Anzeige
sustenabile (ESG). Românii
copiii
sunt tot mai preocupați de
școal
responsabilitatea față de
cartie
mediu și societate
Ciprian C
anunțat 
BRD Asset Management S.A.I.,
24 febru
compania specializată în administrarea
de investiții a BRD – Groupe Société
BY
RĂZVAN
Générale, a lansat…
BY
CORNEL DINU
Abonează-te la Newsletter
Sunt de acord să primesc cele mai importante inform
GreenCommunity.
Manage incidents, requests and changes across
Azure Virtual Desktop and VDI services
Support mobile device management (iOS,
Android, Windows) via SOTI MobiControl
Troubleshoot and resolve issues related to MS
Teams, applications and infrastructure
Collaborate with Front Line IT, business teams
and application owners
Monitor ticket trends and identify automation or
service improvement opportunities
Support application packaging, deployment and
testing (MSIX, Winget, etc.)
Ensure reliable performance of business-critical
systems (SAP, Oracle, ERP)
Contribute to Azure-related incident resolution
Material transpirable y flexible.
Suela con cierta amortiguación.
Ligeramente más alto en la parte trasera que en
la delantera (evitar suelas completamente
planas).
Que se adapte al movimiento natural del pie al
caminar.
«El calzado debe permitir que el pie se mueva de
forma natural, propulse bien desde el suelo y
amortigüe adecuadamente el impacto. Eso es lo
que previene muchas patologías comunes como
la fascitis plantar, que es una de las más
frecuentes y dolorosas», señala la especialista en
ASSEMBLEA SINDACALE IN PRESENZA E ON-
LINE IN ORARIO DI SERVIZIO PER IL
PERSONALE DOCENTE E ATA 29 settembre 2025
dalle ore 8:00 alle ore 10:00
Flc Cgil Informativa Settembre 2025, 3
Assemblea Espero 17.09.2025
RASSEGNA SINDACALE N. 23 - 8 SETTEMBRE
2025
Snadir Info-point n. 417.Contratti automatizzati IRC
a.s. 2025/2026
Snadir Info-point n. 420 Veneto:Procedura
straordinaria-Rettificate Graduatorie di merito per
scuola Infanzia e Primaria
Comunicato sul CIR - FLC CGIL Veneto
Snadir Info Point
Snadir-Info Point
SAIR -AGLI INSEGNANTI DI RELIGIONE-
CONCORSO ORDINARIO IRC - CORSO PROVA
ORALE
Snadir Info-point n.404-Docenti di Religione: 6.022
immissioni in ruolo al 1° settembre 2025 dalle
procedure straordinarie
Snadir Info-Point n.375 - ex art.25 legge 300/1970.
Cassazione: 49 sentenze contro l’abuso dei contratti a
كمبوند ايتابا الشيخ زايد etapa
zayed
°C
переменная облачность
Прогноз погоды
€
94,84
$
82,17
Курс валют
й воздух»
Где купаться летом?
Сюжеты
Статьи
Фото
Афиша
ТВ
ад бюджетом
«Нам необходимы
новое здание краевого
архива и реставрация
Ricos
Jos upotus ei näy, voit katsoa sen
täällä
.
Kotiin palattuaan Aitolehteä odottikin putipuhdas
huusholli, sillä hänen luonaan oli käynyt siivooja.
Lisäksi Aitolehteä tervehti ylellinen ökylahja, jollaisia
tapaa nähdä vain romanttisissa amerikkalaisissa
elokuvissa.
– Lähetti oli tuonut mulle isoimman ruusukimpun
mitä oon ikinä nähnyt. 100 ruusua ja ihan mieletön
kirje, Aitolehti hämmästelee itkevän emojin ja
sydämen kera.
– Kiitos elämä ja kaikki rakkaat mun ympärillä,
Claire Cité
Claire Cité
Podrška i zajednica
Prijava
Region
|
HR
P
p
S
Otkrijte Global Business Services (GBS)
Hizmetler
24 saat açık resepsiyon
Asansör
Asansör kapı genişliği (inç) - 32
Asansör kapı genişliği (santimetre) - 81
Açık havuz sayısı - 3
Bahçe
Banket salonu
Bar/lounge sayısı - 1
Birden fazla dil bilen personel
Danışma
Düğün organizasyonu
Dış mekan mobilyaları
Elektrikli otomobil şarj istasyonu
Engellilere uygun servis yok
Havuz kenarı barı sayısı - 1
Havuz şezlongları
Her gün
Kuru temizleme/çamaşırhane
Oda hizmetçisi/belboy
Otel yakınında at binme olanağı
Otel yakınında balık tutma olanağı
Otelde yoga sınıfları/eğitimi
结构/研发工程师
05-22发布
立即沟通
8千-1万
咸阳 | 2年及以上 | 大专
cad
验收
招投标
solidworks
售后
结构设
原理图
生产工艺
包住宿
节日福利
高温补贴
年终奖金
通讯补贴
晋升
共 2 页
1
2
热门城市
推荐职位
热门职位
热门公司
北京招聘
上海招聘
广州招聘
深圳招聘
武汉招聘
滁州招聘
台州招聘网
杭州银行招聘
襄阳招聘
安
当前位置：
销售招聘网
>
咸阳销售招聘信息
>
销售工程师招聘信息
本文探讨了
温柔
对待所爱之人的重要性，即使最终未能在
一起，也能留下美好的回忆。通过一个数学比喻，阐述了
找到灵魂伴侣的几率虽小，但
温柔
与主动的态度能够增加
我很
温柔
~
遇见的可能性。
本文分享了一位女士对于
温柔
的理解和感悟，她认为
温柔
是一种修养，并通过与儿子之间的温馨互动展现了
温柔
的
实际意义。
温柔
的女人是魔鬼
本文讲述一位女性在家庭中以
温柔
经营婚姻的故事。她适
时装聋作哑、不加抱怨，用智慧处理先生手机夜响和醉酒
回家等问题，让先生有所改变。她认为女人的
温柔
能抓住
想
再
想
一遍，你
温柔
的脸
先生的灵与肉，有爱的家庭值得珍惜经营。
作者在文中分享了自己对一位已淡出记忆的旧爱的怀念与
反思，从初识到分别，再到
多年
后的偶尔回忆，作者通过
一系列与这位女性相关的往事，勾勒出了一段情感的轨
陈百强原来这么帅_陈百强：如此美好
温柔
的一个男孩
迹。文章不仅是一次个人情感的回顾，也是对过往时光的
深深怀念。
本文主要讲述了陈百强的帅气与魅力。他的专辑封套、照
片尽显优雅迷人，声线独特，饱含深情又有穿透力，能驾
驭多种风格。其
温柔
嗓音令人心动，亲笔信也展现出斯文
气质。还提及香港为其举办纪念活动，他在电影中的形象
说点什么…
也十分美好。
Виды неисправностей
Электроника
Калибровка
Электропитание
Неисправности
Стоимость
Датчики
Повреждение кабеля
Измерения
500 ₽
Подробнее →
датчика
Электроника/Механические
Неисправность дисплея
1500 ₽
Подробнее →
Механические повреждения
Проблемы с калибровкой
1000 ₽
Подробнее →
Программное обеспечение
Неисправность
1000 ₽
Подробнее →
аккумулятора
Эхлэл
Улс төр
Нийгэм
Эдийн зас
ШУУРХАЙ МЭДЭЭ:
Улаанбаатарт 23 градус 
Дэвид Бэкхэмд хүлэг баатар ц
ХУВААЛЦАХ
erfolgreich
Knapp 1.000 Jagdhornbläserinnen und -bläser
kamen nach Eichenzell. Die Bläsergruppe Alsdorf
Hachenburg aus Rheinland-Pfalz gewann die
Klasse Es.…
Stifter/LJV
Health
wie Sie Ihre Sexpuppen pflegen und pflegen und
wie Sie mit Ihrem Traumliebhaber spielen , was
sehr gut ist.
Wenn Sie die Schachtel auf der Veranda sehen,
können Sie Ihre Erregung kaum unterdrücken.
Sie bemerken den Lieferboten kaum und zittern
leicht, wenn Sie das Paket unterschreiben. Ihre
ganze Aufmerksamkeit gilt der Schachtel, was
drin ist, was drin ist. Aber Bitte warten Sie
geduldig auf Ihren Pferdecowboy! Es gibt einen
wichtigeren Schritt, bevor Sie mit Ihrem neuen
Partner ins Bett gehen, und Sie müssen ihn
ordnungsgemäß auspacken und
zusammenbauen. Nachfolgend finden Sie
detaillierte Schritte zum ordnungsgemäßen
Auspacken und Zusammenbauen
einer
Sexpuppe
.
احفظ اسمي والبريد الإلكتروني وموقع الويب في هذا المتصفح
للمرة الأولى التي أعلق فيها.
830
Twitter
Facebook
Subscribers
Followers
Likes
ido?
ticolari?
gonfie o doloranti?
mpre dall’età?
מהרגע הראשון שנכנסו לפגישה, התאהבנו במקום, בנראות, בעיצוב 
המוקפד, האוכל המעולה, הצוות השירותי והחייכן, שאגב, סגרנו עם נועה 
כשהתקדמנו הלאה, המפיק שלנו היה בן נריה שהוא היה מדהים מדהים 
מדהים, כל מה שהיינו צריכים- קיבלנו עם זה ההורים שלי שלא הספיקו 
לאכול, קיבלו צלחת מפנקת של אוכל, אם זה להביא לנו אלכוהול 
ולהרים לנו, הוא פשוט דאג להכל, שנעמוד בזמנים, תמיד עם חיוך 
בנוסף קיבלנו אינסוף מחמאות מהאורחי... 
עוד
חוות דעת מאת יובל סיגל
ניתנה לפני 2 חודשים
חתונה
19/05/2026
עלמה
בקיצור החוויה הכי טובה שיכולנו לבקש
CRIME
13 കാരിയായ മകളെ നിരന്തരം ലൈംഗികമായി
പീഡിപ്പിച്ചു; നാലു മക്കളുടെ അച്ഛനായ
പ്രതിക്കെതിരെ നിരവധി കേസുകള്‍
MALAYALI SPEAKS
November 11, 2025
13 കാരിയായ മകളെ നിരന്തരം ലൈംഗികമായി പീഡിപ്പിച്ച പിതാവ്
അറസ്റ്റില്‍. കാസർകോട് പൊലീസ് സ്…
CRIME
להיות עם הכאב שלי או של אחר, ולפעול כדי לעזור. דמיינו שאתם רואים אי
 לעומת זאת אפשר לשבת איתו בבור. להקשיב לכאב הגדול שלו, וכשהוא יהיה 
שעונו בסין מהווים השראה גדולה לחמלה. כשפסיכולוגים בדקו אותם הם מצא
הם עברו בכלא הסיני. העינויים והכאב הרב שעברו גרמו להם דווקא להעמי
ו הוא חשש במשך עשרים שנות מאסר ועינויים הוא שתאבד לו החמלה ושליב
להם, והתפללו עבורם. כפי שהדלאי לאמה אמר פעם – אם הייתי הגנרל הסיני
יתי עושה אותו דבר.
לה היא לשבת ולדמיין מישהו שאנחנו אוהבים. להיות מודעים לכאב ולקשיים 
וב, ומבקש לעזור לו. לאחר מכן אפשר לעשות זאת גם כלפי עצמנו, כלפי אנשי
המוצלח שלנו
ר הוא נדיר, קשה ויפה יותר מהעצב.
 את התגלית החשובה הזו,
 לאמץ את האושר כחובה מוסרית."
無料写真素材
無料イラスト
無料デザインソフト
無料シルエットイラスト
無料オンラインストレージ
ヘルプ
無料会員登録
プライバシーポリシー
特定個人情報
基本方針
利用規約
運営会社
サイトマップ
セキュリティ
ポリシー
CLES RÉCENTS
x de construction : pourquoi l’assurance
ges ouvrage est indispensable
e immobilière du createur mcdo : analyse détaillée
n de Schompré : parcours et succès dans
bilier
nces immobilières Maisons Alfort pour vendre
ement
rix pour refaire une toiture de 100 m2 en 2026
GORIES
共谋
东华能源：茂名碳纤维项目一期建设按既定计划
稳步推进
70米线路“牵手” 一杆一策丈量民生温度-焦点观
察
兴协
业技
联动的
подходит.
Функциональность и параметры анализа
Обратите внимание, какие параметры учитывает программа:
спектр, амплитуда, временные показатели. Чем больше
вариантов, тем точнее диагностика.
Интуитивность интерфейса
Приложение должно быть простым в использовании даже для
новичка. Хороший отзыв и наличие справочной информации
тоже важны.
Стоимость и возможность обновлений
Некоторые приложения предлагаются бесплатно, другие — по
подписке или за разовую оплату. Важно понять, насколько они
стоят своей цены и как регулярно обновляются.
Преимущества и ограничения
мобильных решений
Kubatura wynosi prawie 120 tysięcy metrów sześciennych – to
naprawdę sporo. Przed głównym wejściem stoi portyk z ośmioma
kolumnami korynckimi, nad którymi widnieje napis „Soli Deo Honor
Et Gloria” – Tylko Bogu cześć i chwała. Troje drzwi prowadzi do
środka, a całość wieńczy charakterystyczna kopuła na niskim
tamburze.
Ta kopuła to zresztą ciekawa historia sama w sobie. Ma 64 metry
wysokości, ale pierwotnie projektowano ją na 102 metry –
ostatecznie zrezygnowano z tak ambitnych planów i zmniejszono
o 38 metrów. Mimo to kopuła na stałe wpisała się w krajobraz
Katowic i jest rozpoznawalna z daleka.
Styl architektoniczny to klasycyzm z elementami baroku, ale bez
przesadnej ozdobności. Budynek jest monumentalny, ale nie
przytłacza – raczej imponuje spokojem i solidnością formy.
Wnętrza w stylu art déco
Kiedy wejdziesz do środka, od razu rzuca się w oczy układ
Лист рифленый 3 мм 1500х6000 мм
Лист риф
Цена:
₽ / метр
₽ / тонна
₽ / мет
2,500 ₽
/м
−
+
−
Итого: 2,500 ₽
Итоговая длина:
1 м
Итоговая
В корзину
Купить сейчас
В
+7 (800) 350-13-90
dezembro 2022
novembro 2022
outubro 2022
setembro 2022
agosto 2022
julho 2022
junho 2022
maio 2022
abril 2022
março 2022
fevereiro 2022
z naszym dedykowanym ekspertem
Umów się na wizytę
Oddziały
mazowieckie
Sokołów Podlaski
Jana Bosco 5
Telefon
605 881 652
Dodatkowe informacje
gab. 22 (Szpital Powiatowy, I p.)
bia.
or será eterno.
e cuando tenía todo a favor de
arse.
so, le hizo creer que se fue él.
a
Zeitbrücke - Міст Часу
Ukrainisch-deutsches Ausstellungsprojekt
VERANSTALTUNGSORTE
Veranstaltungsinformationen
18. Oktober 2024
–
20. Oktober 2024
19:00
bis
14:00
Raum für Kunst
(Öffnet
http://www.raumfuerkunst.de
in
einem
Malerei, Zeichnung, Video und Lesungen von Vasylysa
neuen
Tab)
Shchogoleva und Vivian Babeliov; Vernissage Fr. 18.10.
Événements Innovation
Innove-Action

★ ★ ★ ★ ★ ★ ★

What you are asked to do → State the number of lines in the data above that include the word "metry", leaving out any other words.

Answer to the problem → 2